El pianista cambió la melodía. Ahora era más lenta, más íntima. Las luces parecían bajar un tono, como si el mundo se redujera a esa mesa y a ellos dos. Sophia bajó la mirada, deslizando el dedo por el borde de la copa.
—Entonces… ¿qué sigue, soldado?
—Cenar. Y luego romper la siguiente regla.
La frase cayó entre ambos con una electricidad nueva. Sophia negó con una sonrisa apenas visible, y mientras se sentaban, notó que las miradas seguían sobre ellos. La gente murmuraba, divertida, convencida de estar presenciando una escena romántica real.
—Si sigues así, este plan no va a durar treinta días —murmuró ella, levantando la copa.
John arqueó una ceja.
—Perfecto. Así terminamos antes… juntos.
El cristal de las copas chocó con un leve sonido, y el reflejo de las velas se multiplicó en los ojos de ambos.

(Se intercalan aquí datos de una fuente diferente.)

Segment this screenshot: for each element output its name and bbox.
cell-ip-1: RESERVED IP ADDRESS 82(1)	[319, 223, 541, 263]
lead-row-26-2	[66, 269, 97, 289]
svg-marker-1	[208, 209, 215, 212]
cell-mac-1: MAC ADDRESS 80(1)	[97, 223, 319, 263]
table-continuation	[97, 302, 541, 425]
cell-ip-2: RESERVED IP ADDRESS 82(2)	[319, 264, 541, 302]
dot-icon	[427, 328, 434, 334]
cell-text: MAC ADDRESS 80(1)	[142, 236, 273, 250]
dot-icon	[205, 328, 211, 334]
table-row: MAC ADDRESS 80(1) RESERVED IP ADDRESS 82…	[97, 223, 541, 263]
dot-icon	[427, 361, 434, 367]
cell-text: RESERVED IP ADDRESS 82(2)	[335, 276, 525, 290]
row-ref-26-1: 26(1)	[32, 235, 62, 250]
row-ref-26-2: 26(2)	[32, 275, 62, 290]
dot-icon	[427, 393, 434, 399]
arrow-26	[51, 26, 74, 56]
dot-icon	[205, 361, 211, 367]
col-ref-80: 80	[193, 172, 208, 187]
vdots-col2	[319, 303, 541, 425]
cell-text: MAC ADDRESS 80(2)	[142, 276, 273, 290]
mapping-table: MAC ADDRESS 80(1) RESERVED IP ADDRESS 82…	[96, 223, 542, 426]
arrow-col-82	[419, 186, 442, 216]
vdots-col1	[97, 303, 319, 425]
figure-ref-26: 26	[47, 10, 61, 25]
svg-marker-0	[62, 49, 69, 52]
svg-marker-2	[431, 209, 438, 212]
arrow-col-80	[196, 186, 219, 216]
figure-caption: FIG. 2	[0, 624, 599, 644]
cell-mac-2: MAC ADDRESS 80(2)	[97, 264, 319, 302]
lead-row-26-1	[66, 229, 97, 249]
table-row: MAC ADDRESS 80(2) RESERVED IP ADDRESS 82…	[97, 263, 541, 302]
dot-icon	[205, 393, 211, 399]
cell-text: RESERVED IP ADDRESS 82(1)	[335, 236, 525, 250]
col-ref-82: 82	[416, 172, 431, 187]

La camarera los observaba con una sonrisa cómplice mientras tomaba nota del pedido.
—¿Esto cuenta como cita formal o interrogatorio? —preguntó Sophia, cruzando las piernas.
—Formal —respondió él sin dudar—. Aunque ya estoy considerando interrogarte.
—Recuerda la regla dos —replicó ella con ironía—. Contacto público.
John apoyó su mano sobre la de ella con naturalidad. No fue un gesto calculado, sino firme, decidido, y al mismo tiempo, extraño en su suavidad.
—Así nadie sospecha —murmuró.
El calor subió por el brazo de Sophia, directo al pecho. Fingió revisar el menú, intentando recuperar la compostura.
—Podrías disimular mejor tus tácticas de distracción.
—No es táctica —respondió él—. Es química.
Por un momento, el sonido del piano pareció acompasarse a sus respiraciones. Sophia levantó la copa una vez más.
—Por el Plan Tormenta Roja.
—Y por la posibilidad de sobrevivir a ti —dijo él, brindando con una media sonrisa.
Una pareja en la mesa contigua los miró con ternura. Sophia bajó la voz y se inclinó hacia él.
—Si siguen observándonos así, tendrás que besarme.
—Ya lo sé —respondió John, sin pensarlo dos veces.
El beso fue corto, preciso, pero tan real que el tiempo pareció detenerse. Cuando se separaron, ella mantuvo la sonrisa en los labios, escondiéndola tras la copa.
—Día uno, cumplido —susurró.
—Falta el postre —contestó él.
—¿Cuál?
—Tú eligiendo si seguimos con la cita caótica… o saltamos directo a la sorpresa.